The details of the output are as follows.

```
[./out]/
├── Res_Section_7/[YYYYMMDD_HHMM_SS]/
        ├── logs/
        └── Ndata05000_dimensionXX_alpha0.500.csv
```
##### The details of output
* [YYYYMMDD_HHMM_SS]/
  - A folder with a name of the script execution date and time is created.
* logs/
  - The logs of pytorch for each simulation.
* Ndata05000_dimensionXX_alpha0.500.csv
  - The results of the experiments for each dimension d of data (d=2, 3, 4, 5, 6, and 7) are outputed in a csv file. Here, ```XX``` is the dimension d of the data.
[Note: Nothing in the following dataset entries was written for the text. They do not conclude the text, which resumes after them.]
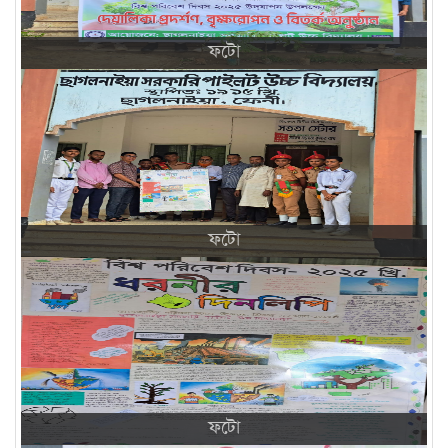
ফটো
ফটো
ফটো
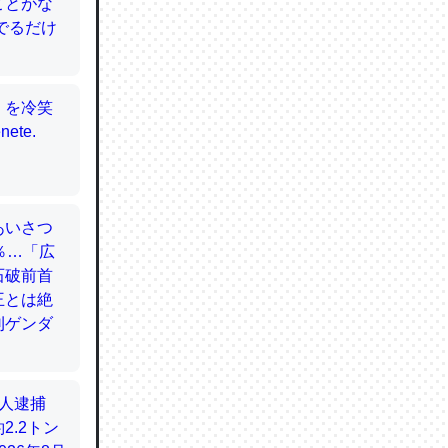
てるので
使わずキ
…。腹足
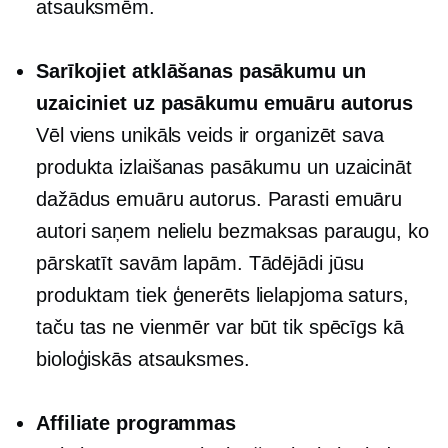
atsauksmēm.
Sarīkojiet atklāšanas pasākumu un
uzaiciniet uz pasākumu emuāru autorus
Vēl viens unikāls veids ir organizēt sava
produkta izlaišanas pasākumu un uzaicināt
dažādus emuāru autorus. Parasti emuāru
autori saņem nelielu bezmaksas paraugu, ko
pārskatīt savām lapām. Tādējādi jūsu
produktam tiek ģenerēts lielapjoma saturs,
taču tas ne vienmēr var būt tik spēcīgs kā
bioloģiskās atsauksmes.
Affiliate programmas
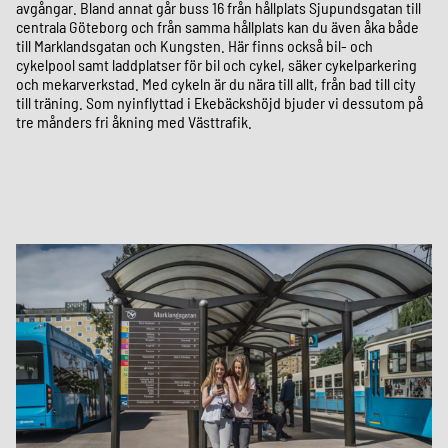
avgångar. Bland annat går buss 16 från hållplats Sjupundsgatan till
centrala Göteborg och från samma hållplats kan du även åka både
till Marklandsgatan och Kungsten. Här finns också bil- och
cykelpool samt laddplatser för bil och cykel, säker cykelparkering
och mekarverkstad. Med cykeln är du nära till allt, från bad till city
till träning. Som nyinflyttad i Ekebäckshöjd bjuder vi dessutom på
tre månders fri åkning med Västtrafik.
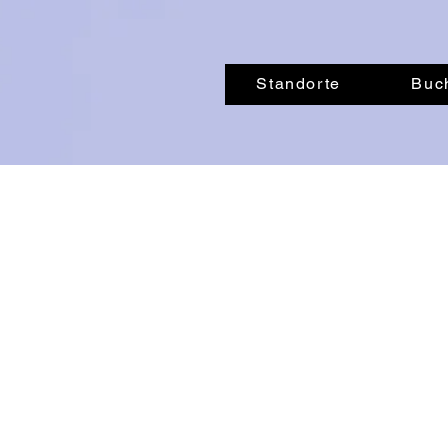
Standorte
Buc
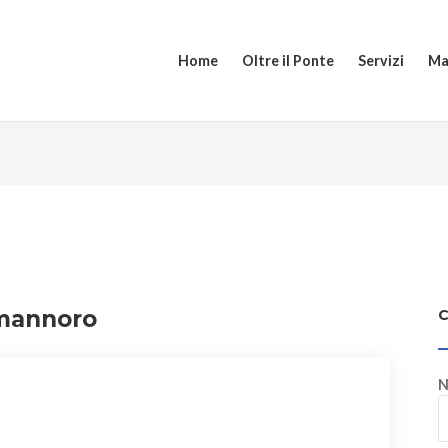
Home
Oltre il Ponte
Servizi
Ma
smannoro
N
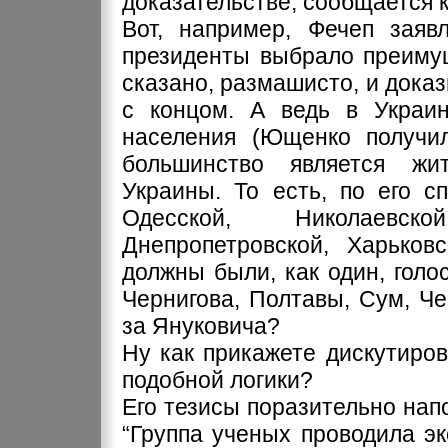
доказательстве, сообщается к
Вот, например, Фечеп заяв
президенты выбрало преимущ
сказано, размашисто, и доказ
с концом. А ведь в Украи
населения (Ющенко получи
большинство является жит
Украины. То есть, по его с
Одесской, Николаевско
Днепропетровской, Харьковс
должны были, как один, голо
Чернигова, Полтавы, Сум, Ч
за Януковича?
Ну как прикажете дискутиро
подобной логики?
Его тезисы поразительно нап
“Группа ученых проводила э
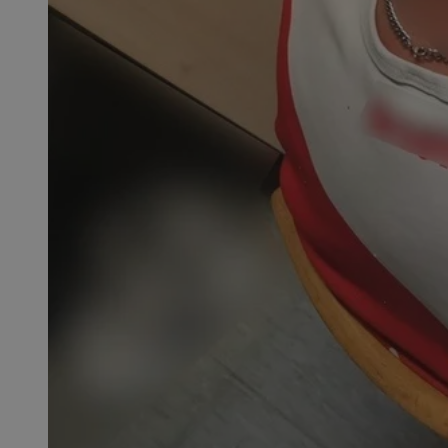
QeSessID
MvSessID
SessID
CookieScriptConse
__cf_bm
VISITOR_PRIVACY_
INGRESSCOOKIE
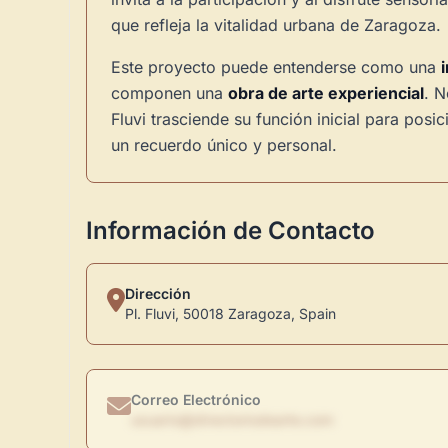
que refleja la vitalidad urbana de Zaragoza.
Este proyecto puede entenderse como una
componen una
obra de arte experiencial
. N
Fluvi trasciende su función inicial para pos
un recuerdo único y personal.
Información de Contacto
Dirección
Pl. Fluvi, 50018 Zaragoza, Spain
Correo Electrónico
usuario@directoriodearte.com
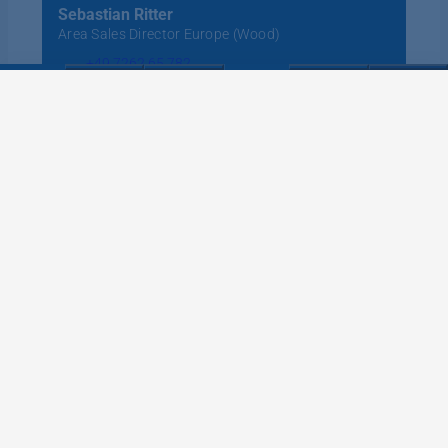
Sebastian Ritter
Area Sales Director Europe (Wood)
+49 7262 65 782
Email
Salutation
*
Mr.
Miss / Mrs.
Surname
*
Name
*
Phone number
Email
*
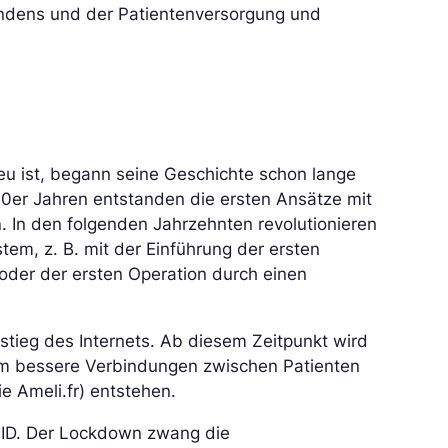
findens und der Patientenversorgung und
eu ist, begann seine Geschichte schon lange
 60er Jahren entstanden die ersten Ansätze mit
n
. In den folgenden Jahrzehnten revolutionieren
em, z. B. mit der Einführung der ersten
oder der ersten Operation durch einen
stieg des Internets. Ab diesem Zeitpunkt wird
um bessere Verbindungen zwischen Patienten
e Ameli.fr) entstehen.
OVID. Der Lockdown zwang die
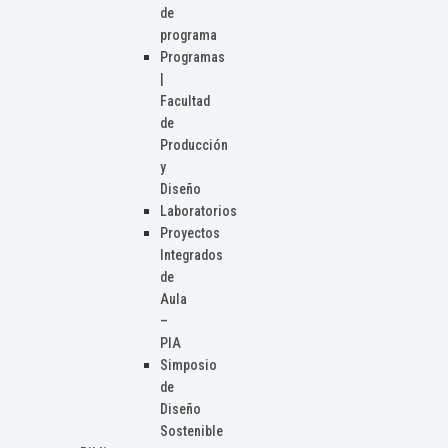
de
programa
Programas
|
Facultad
de
Producción
y
Diseño
Laboratorios
Proyectos
Integrados
de
Aula
–
PIA
Simposio
de
Diseño
Sostenible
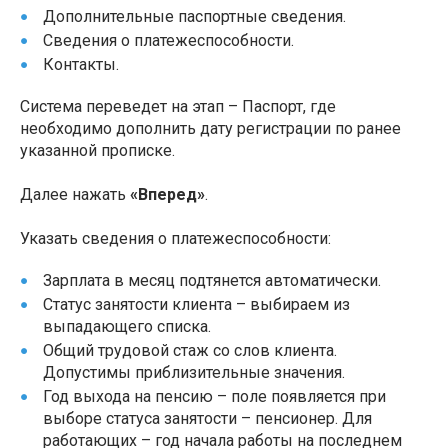
Дополнительные паспортные сведения.
Сведения о платежеспособности.
Контакты.
Система переведет на этап – Паспорт, где
необходимо дополнить дату регистрации по ранее
указанной прописке.
Далее нажать
«Вперед»
.
Указать сведения о платежеспособности:
Зарплата в месяц подтянется автоматически.
Статус занятости клиента – выбираем из
выпадающего списка.
Общий трудовой стаж со слов клиента.
Допустимы приблизительные значения.
Год выхода на пенсию – поле появляется при
выборе статуса занятости – пенсионер. Для
работающих – год начала работы на последнем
In this file, each column corresponds to the results of each simulation, and the "index" column corresponds to the number of steps.


#### Experiments related to Section 7 (decribed in Section D.3)
##### Preparation: Generating train and test data
Before conducting these experiments, training and test data must be created.
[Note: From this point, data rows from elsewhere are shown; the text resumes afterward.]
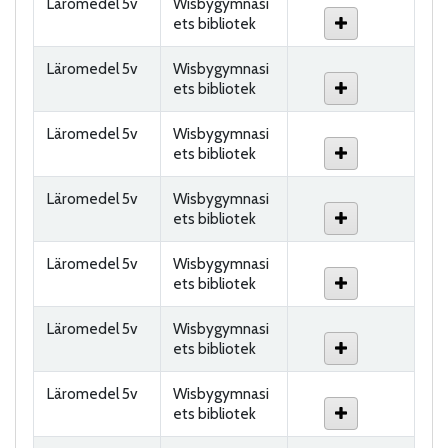
Läromedel 5v
Wisbygymnasi
ets bibliotek
Läromedel 5v
Wisbygymnasi
ets bibliotek
Läromedel 5v
Wisbygymnasi
ets bibliotek
Läromedel 5v
Wisbygymnasi
ets bibliotek
Läromedel 5v
Wisbygymnasi
ets bibliotek
Läromedel 5v
Wisbygymnasi
ets bibliotek
Läromedel 5v
Wisbygymnasi
ets bibliotek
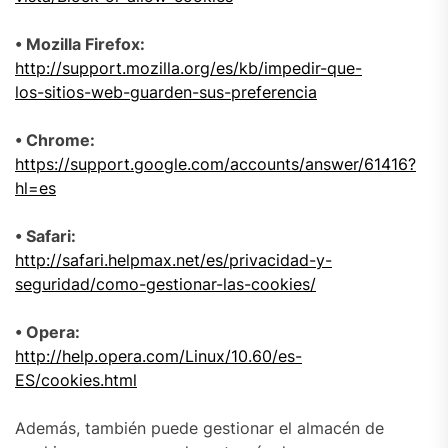
• Mozilla Firefox:
http://support.mozilla.org/es/kb/impedir-que-
los-sitios-web-guarden-sus-preferencia
• Chrome:
https://support.google.com/accounts/answer/61416?
hl=es
• Safari:
http://safari.helpmax.net/es/privacidad-y-
seguridad/como-gestionar-las-cookies/
• Opera:
http://help.opera.com/Linux/10.60/es-
ES/cookies.html
Además, también puede gestionar el almacén de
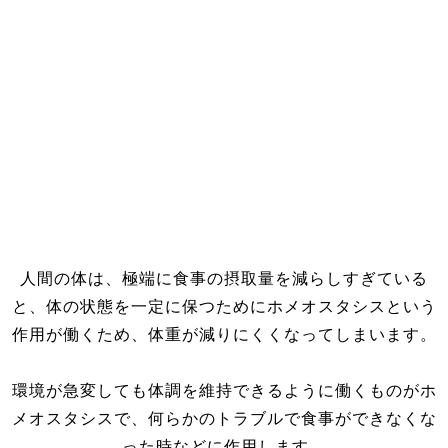
人間の体は、極端に食事の摂取量を減らしすぎている
と、体の状態を一定に保つためにホメオスタシスという
作用が働くため、体重が減りにくくなってしまいます。
環境が急変しても体調を維持できるように働くものがホ
メオスタシスで、何らかのトラブルで食事ができなくな
った時などに作用します。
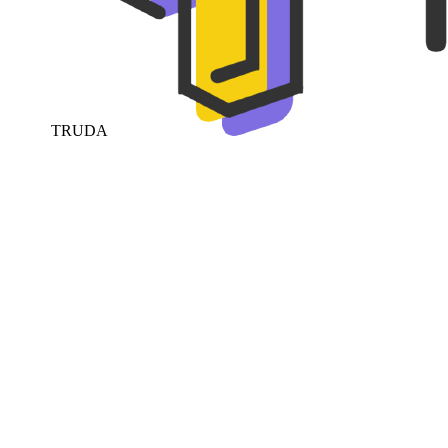
TRUDA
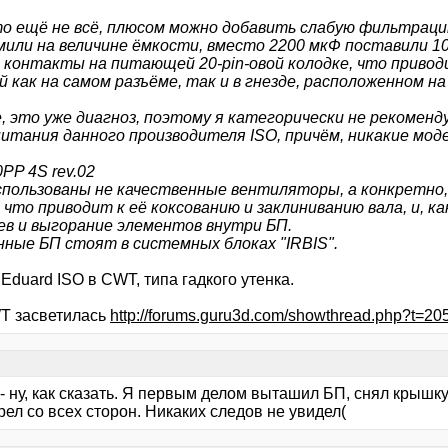
то ещё не всё, плюсом можно добавить слабую фильтрацию
мили на величине ёмкости, вместо 2200 мкФ поставили 10
 контакты на питающей 20-pin-овой колодке, что привод
й как на самом разъёме, так и в гнезде, расположенном н
, это уже диагноз, поэтому я категорически не рекоменд
питания данного производителя ISO, причём, никакие моде
PP 4S rev.02
спользованы не качественные вентиляторы, а конкретно,
 что приводит к её коксованию и заклиниванию вала, и, ка
ев и выгорание элементов внутри БП.
анные БП стоят в системных блоках "IRBIS".
 Eduard ISO в CWT, типа гадкого утенка.
T засветилась
http://forums.guru3d.com/showthread.php?t=20
- ну, как сказать. Я первым делом выташил БП, снял крышк
ел со всех сторон. Никаких следов не увидел(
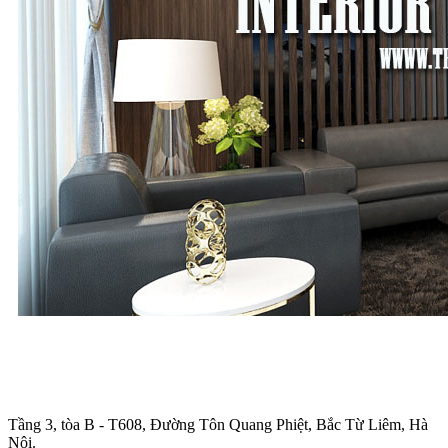
Trụ sở chính
:
Tầng 3, tòa B - T608, Đường Tôn Quang Phiệt, Bắc Từ Liêm, Hà
Nội.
First, execute ```Generate_train_data_in_Section_8.py``` and ```Generate_test_data_in_Section_8.py``` scripts, as follows:
```
python Generate_train_data_in_Section_8.py
python Generate_test_data_in_Section_8.py
```

To conduct the experiments, the training data need to include entropy balancing weights.
In the R console, change the working directory to the directory in which ```Generate_train_data_in_Section_8.py``` was executed, then excute ```Calculation_Entropy_Balancing_weights_in_Section_8.R``` script, as follows:
```
> setwd("<the  path of the directory in which Generate_train_data_in_Section_8.py was exected>")
> source("Calculation_Entropy_Balancing_weights_in_Section_8.R")
```

##### Run
Execute ```Run_Experiments_in_Section_8_N1000.py``` , ```Run_Experiments_in_Section_8_N10000.py```, and ```Run_Experiments_in_Section_8_N10000.py``` scripts, as follows:
```
python Run_Experiments_in_Section_8_N1000.py
python Run_Experiments_in_Section_8_N10000.py
python Run_Experiments_in_Section_8_N100000.py
```

##### Output
The results are created into the ```out/``` directory created in the current directory.
The details of the output are as follows.

```
[./out]/
├── Res_Section_8/[data_size_in_the_experiments]/[the_experiment_name]_[YYYYMMDD_HHMM_SS]/
        ├── logs/
        └── [the_xperiment_name]_[YYYYMMDD_HHMM_SS].csv
```
##### The details of output
* [data_size_in_the_experiments]/
  - A folder with a name of the size of the data used in the experiments is created. This value is one of the following three strings:
      - ```N1000```
      - ```N10000```
      - ```N100000```
* [the_experiment_name]_[YYYYMMDD_HHMM_SS]/
  - A folder with a name of the experiments and the date and time when the script was executed is created. This value of [the_experiment_name] is one of the following two strings:
      - ```Experiment1```
      - ```Experiment2```
* logs/
  - The logs of pytorch for each simulation.
* [the_xperiment_name]_[YYYYMMDD_HHMM_SS].csv
  - The results of the experiments are outputed in a csv file. The file name is the same as the name of the directory in which the file is in.
    In this file, each row corresponds to the result of each simulation, where the "index" column indicates the ids of the simulations. Each column of the file corresponds to the result of each combination of balancing methods (NBW, EB, and NoWeights) and supervised learning algorithms (LR and GBT) used in the experiments.